The Docker Compose example in the repository demonstrates plone.pgthumbor’s multi-service architecture with nginx as the reverse proxy. In production, this translates naturally to Kubernetes with Traefik as the ingress controller. This page discusses the architectural reasoning behind a cloud-native deployment – service topology, routing, shared secrets, and scaling considerations.

This is a conceptual guide, not a manifests reference. The goal is to help you reason about how the pieces fit together in a Kubernetes environment so you can write manifests that match your infrastructure.

Service topology¶

A plone.pgthumbor deployment consists of three services and one ingress:

        flowchart TB
    subgraph Internet
        B[Browser]
    end
    subgraph Kubernetes Cluster
        I[Traefik IngressRoute]
        subgraph Plone
            PS[plone-svc :8080]
            PP1[Plone Pod]
            PP2[Plone Pod]
        end
        subgraph Thumbor
            TS[thumbor-svc :8888]
            TP1[Thumbor Pod]
            TP2[Thumbor Pod]
            TP3[Thumbor Pod]
        end
        subgraph PostgreSQL
            PGS[postgres-svc :5432]
            PGP[PostgreSQL Pod]
        end
    end

    B --> I
    I -->|/| PS
    I -->|/thumbor/| TS
    PS --> PGS
    TS --> PGS
    TS -.->|internal auth| PS
    PP1 & PP2 --- PS
    TP1 & TP2 & TP3 --- TS
    PGP --- PGS

Resource	Kind	Purpose
`plone`	Deployment + Service	Plone application server (WSGI)
`thumbor`	Deployment + Service	Thumbor image processing server
`postgres`	StatefulSet + Service (or managed PG)	Shared PostgreSQL database
`ingress`	Traefik IngressRoute	Path-based routing, TLS termination

Why Traefik fits¶

Traefik is a natural choice for this architecture because of its native Kubernetes integration:

IngressRoute CRD. Traefik’s custom resource definition allows path-based routing without the limitations of the standard Kubernetes Ingress object. You define routes declaratively:

/thumbor/ routes to thumbor-svc:8888
/ routes to plone-svc:8080

StripPrefix middleware. The browser-facing Thumbor URL includes a /thumbor/ prefix for routing purposes, but Thumbor itself expects URLs without it. Traefik’s StripPrefix middleware removes the prefix before forwarding – the same function that the nginx rewrite rule serves in the Docker Compose example.

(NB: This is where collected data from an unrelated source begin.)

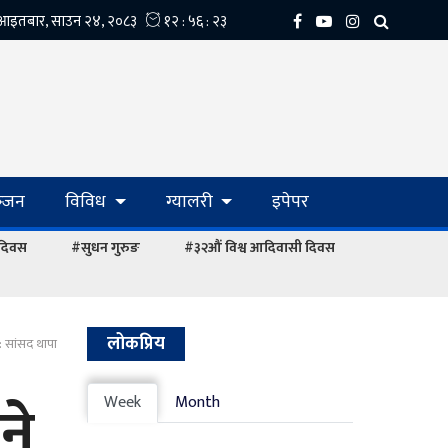
्‍जन
विविध
ग्यालरी
इपेपर
 दिवस
#सुधन गुरुङ
#३२औं विश्व आदिवासी दिवस
लोकप्रिय
 : सांसद थापा
ने
Week
Month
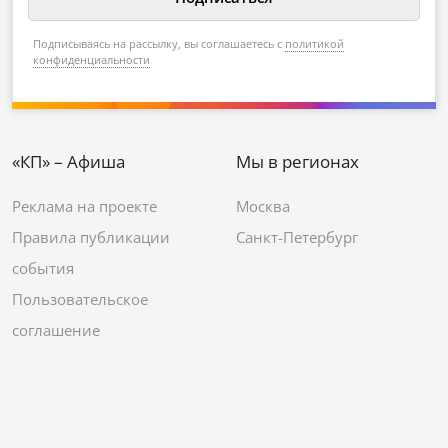
Подписываясь на рассылку, вы соглашаетесь с
политикой
конфиденциальности
«КП» – Афиша
Мы в регионах
Реклама на проекте
Москва
Правила публикации
Санкт-Петербург
события
Пользовательское
соглашение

Automatic HTTPS. Traefik’s Let’s Encrypt integration handles TLS certificate provisioning and renewal. Since HMAC-signed URLs are not encrypted (they rely on the signature, not transport secrecy), HTTPS is important for protecting the session cookie that flows through the auth subrequest chain.

Header forwarding. Traefik preserves all request headers by default, including Cookie and Authorization. This is critical for the auth flow: the browser’s session cookie must reach Thumbor (for forwarding to Plone) without being stripped.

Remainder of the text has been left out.